Through MATZA, Séverin Guelpa initiates artistic projects, collective or individual, which are articulated around investigations of the territory and environmental or social issues. Since 2014, 5 sites around the world have been invested that have punctually brought together communities of artists and scientists to work on environmental issues such as drought, melting glaciers or the depletion of the sea’s resources. To date, MATZA has worked in the Mojave Desert in the United States (MATZA Amboy), on the Aletsch Glacier in Switzerland (MATZA Aletsch), on the Kerkennah Islands in Tunisia (MATZA Kerkennah) and on two sites under construction or transformation, the first in Meyrin (Switzerland) (MATZA Meyrin) and the other in Lausanne (Bivouac).
An important project is currently being prepared in collaboration with the Edgelands Institute which will take place in several cities around the world.
By confronting extreme regions or territories that present major ecological, political or economic challenges, MATZA seeks through collective experimentation to rethink our relationship with nature and question the future of these regions, essentially through art.

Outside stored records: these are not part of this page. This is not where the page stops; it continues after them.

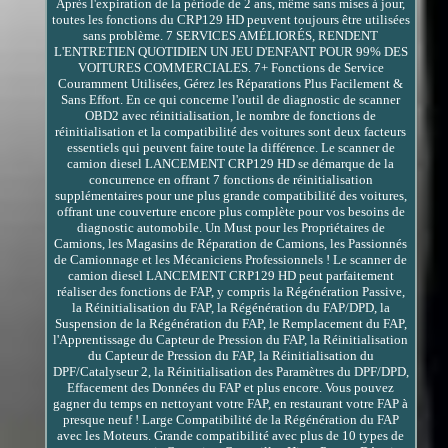
Après l'expiration de la période de 2 ans, même sans mises à jour,
toutes les fonctions du CRP129 HD peuvent toujours être utilisées
sans problème. 7 SERVICES AMÉLIORÉS, RENDENT
L'ENTRETIEN QUOTIDIEN UN JEU D'ENFANT POUR 99% DES
VOITURES COMMERCIALES. 7+ Fonctions de Service
Couramment Utilisées, Gérez les Réparations Plus Facilement &
Sans Effort. En ce qui concerne l'outil de diagnostic de scanner
OBD2 avec réinitialisation, le nombre de fonctions de
réinitialisation et la compatibilité des voitures sont deux facteurs
essentiels qui peuvent faire toute la différence. Le scanner de
camion diesel LANCEMENT CRP129 HD se démarque de la
concurrence en offrant 7 fonctions de réinitialisation
supplémentaires pour une plus grande compatibilité des voitures,
offrant une couverture encore plus complète pour vos besoins de
diagnostic automobile. Un Must pour les Propriétaires de
Camions, les Magasins de Réparation de Camions, les Passionnés
de Camionnage et les Mécaniciens Professionnels ! Le scanner de
camion diesel LANCEMENT CRP129 HD peut parfaitement
réaliser des fonctions de FAP, y compris la Régénération Passive,
la Réinitialisation du FAP, la Régénération du FAP/DPD, la
Suspension de la Régénération du FAP, le Remplacement du FAP,
l'Apprentissage du Capteur de Pression du FAP, la Réinitialisation
du Capteur de Pression du FAP, la Réinitialisation du
DPF/Catalyseur 2, la Réinitialisation des Paramètres du DPF/DPD,
Effacement des Données du FAP et plus encore. Vous pouvez
gagner du temps en nettoyant votre FAP, en restaurant votre FAP à
presque neuf ! Large Compatibilité de la Régénération du FAP
avec les Moteurs. Grande compatibilité avec plus de 10 types de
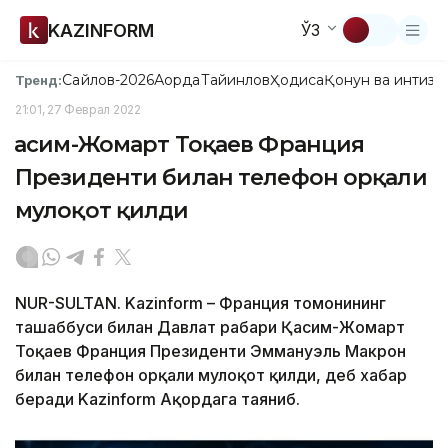
KAZINFORM
ЎЗ
Сайлов-2026
Ақорда
Тайинлов
Ҳодиса
Қонун ва интизо
Тренд:
21:01, 27 Феврал 2022
Қасим-Жомарт Тоқаев Франция
Президенти билан телефон орқали
мулоқот қилди
NUR-SULTAN. Kazinform – Франция томонининг
ташаббуси билан Давлат раҳбари Қасим-Жомарт
Тоқаев Франция Президенти Эммануэль Макрон
билан телефон орқали мулоқот қилди, деб хабар
беради Kazinform Ақордага таяниб.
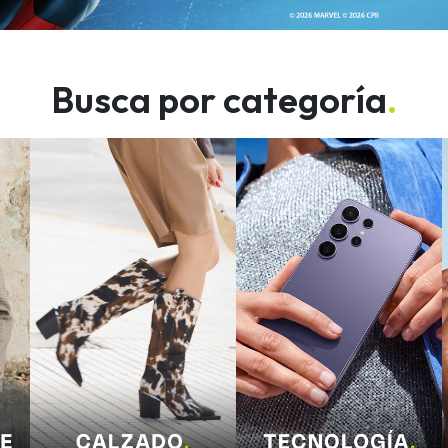
Busca por categoría
.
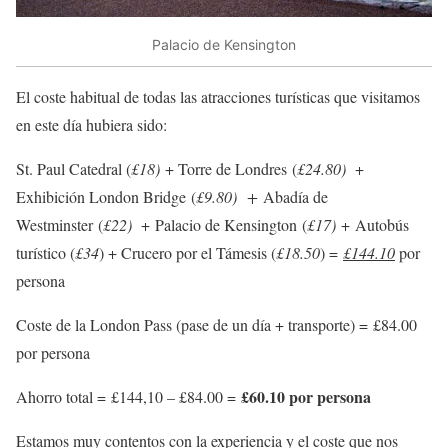
Palacio de Kensington
El coste habitual de todas las atracciones turísticas que visitamos
en este día hubiera sido:
St. Paul Catedral (
£18)
+ Torre de Londres (
£24.80
)
+
Exhibición London Bridge (
£9.80
)
+
Abadía de
Westminster (
£22
)
+ Palacio de Kensington (
£17)
+ Autobús
turístico (
£34
) + Crucero por el Támesis (
£18.50
) =
£144.10
por
persona
Coste de la London Pass (pase de un día + transporte) = £84.00
por persona
£60.10 por persona
Ahorro total = £144,10 – £84.00 =
Estamos muy contentos con la experiencia y el coste que nos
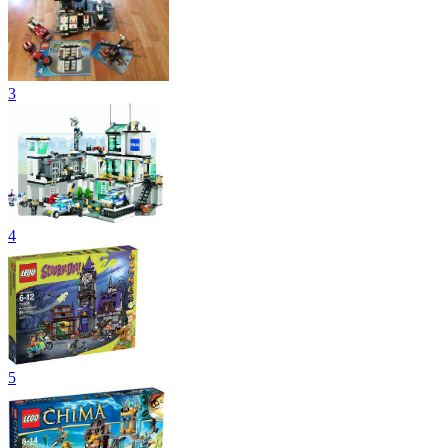
3
4
5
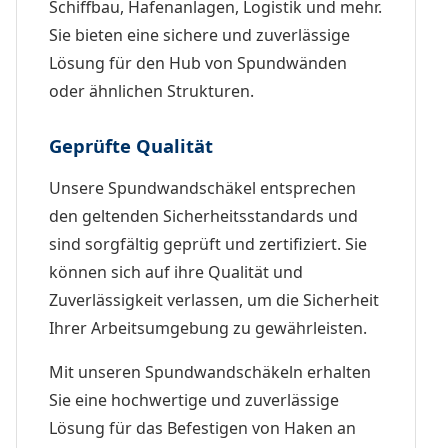
Schiffbau, Hafenanlagen, Logistik und mehr.
Sie bieten eine sichere und zuverlässige
Lösung für den Hub von Spundwänden
oder ähnlichen Strukturen.
Geprüfte Qualität
Unsere Spundwandschäkel entsprechen
den geltenden Sicherheitsstandards und
sind sorgfältig geprüft und zertifiziert. Sie
können sich auf ihre Qualität und
Zuverlässigkeit verlassen, um die Sicherheit
Ihrer Arbeitsumgebung zu gewährleisten.
Mit unseren Spundwandschäkeln erhalten
Sie eine hochwertige und zuverlässige
Lösung für das Befestigen von Haken an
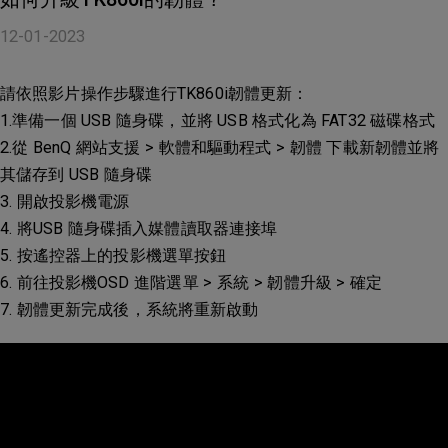
12-01-2023
請依照影片操作步驟進行TK860i韌體更新：
1.準備一個 USB 隨身碟，並將 USB 格式化為 FAT32 磁碟格式
2.從 BenQ 網站支援 > 軟體和驅動程式 > 韌體 下載新韌體並將
其儲存到 USB 隨身碟
3. 開啟投影機電源
4. 將USB 隨身碟插入媒體讀取器連接埠
5. 按遙控器上的投影機選單按鈕
6. 前往投影機OSD 進階選單 > 系統 > 韌體升級 > 確定
7. 韌體更新完成後，系統將重新啟動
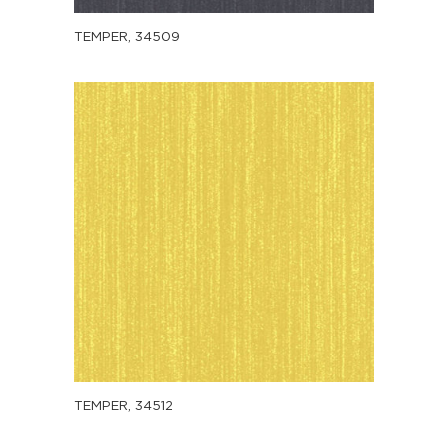
TEMPER, 34509
TEMPER, 34512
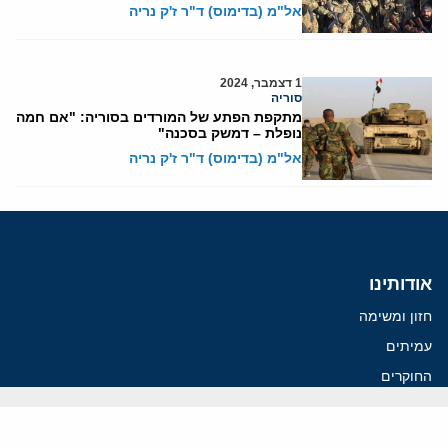
אל"מ (בדימוס) ד"ר ז'ק נריה
1 דצמבר, 2024
סוריה
מתקפת הפתע של המורדים בסוריה: "אם חמה
נופלת – דמשק בסכנה"
אל"מ (בדימוס) ד"ר ז'ק נריה
אודותינו
חזון ומשימה
עמיתים
החוקרים
אנשי מפתח
לסטודנטים ומתמחים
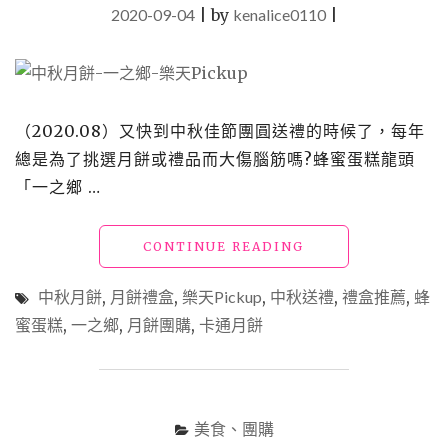
2020-09-04
|
by
kenalice0110
|
滋
味"
（2020.08）又快到中秋佳節團圓送禮的時候了，每年
總是為了挑選月餅或禮品而大傷腦筋嗎?蜂蜜蛋糕龍頭
「一之鄉 …
"【網
CONTINUE READING
購
優
中秋月餅
,
月餅禮盒
,
樂天Pickup
,
中秋送禮
,
禮盒推薦
,
蜂
惠
蜜蛋糕
,
一之鄉
,
月餅團購
,
卡通月餅
分
享】
「一
之
鄉」
美食、團購
中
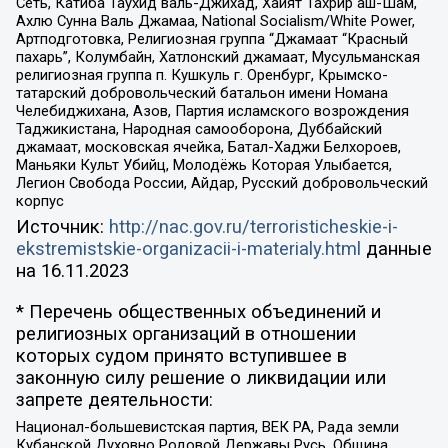
Сеть, Катиба Таухид валь-Джихад, Хайят Тахрир аш-Шам,
Ахлю Сунна Валь Джамаа, National Socialism/White Power,
Артподготовка, Религиозная группа “Джамаат “Красный
пахарь”, Колумбайн, Хатлонский джамаат, Мусульманская
религиозная группа п. Кушкуль г. Оренбург, Крымско-
татарский добровольческий батальон имени Номана
Челебиджихана, Азов, Партия исламского возрождения
Таджикистана, Народная самооборона, Дуббайский
джамаат, московская ячейка, Батал-Хаджи Белхороев,
Маньяки Культ Убийц, Молодёжь Которая Улыбается,
Легион Свобода России, Айдар, Русский добровольческий
корпус
Источник:
http://nac.gov.ru/terroristicheskie-i-
ekstremistskie-organizacii-i-materialy.html
данные
на
16.11.2023
* Перечень общественных объединений и
религиозных организаций в отношении
которых судом принято вступившее в
законную силу решение о ликвидации или
запрете деятельности:
Национал-большевистская партия, ВЕК РА, Рада земли
Кубанской Духовно Родовой Державы Русь, Община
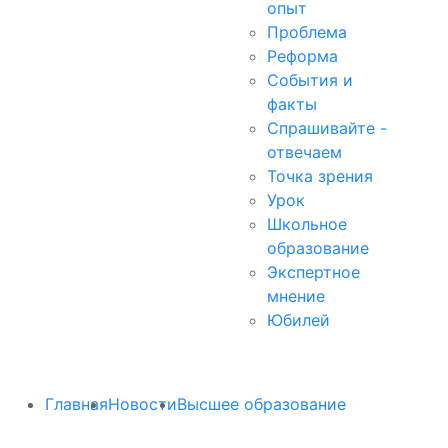
опыт
Проблема
Реформа
События и
факты
Спрашивайте -
отвечаем
Точка зрения
Урок
Школьное
образование
Экспертное
мнение
Юбилей
Главная
Новости
Высшее образование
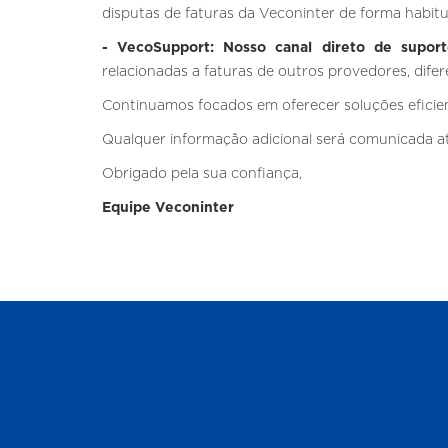
disputas de faturas da Veconinter de forma habitu
- VecoSupport: Nosso canal direto de supor
relacionadas a faturas de outros provedores, dife
Continuamos focados em oferecer soluções eficie
Qualquer informação adicional será comunicada atr
Obrigado pela sua confiança,
Equipe Veconinter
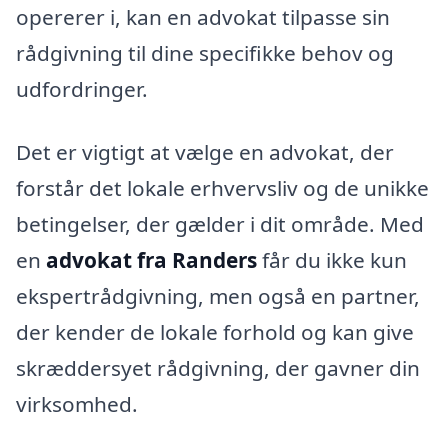
opererer i, kan en advokat tilpasse sin
rådgivning til dine specifikke behov og
udfordringer.
Det er vigtigt at vælge en advokat, der
forstår det lokale erhvervsliv og de unikke
betingelser, der gælder i dit område. Med
en
advokat fra Randers
får du ikke kun
ekspertrådgivning, men også en partner,
der kender de lokale forhold og kan give
skræddersyet rådgivning, der gavner din
virksomhed.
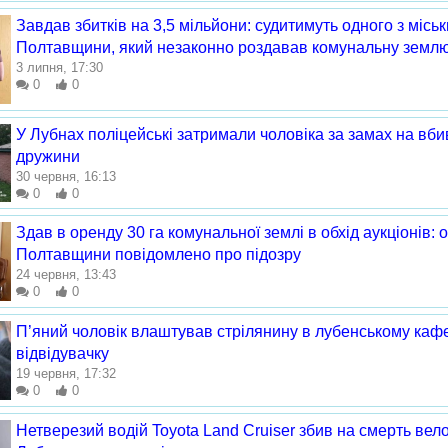
Завдав збитків на 3,5 мільйони: судитимуть одного з міськ
Полтавщини, який незаконно роздавав комунальну земл
3 липня, 17:30
0
0
У Лубнах поліцейські затримали чоловіка за замах на вбив
дружини
30 червня, 16:13
0
0
Здав в оренду 30 га комунальної землі в обхід аукціонів: 
Полтавщини повідомлено про підозру
24 червня, 13:43
0
0
П’яний чоловік влаштував стрілянину в лубенському каф
відвідувачку
19 червня, 17:32
0
0
Нетверезий водій Toyota Land Cruiser збив на смерть вел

The matze, a tool of democracy before its time
Like a true ancestor of the popular petition, the matze is a tree trunk that was torn up and moved from village to village in the Upper Valais (Switzerland) at the end of the 15th century in order to mobilize the inhabitants around a common cause. Once convinced, the latter would then plant a nail in the trunk as a sign of rallying. Echoing this tradition and in view of current social issues, MATZA is part of the urgent need to change behavior and explore new ways of living together.